> [Requirement]:
For every line that contains the string "screenshot", pull that line out of the material below.

> [The records]:
——————

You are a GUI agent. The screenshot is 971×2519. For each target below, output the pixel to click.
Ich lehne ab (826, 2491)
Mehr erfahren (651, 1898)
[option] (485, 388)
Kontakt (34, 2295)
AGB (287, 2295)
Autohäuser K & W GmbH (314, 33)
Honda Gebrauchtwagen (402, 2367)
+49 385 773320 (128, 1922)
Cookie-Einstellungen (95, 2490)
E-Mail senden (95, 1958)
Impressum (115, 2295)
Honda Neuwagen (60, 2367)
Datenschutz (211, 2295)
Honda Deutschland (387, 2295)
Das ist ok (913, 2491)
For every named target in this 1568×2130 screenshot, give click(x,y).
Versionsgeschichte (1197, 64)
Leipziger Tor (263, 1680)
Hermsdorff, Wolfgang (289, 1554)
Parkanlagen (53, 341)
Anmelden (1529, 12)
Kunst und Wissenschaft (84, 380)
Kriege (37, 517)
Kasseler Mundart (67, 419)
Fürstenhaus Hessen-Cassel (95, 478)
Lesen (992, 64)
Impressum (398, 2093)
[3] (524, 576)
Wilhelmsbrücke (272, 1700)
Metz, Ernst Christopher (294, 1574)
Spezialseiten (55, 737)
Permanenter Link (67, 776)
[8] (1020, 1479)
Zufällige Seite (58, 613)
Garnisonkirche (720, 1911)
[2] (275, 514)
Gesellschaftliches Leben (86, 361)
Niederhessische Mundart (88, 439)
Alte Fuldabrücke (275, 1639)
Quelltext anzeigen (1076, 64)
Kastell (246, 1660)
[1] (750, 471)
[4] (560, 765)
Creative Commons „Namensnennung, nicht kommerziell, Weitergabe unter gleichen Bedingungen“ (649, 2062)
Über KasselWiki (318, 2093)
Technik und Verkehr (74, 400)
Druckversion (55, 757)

——————

> [Response area]:
You are a GUI agent. The screenshot is 971×2519. For each target below, output the pixel to click.
For every named target in this 1568×2130 screenshot, give click(x,y).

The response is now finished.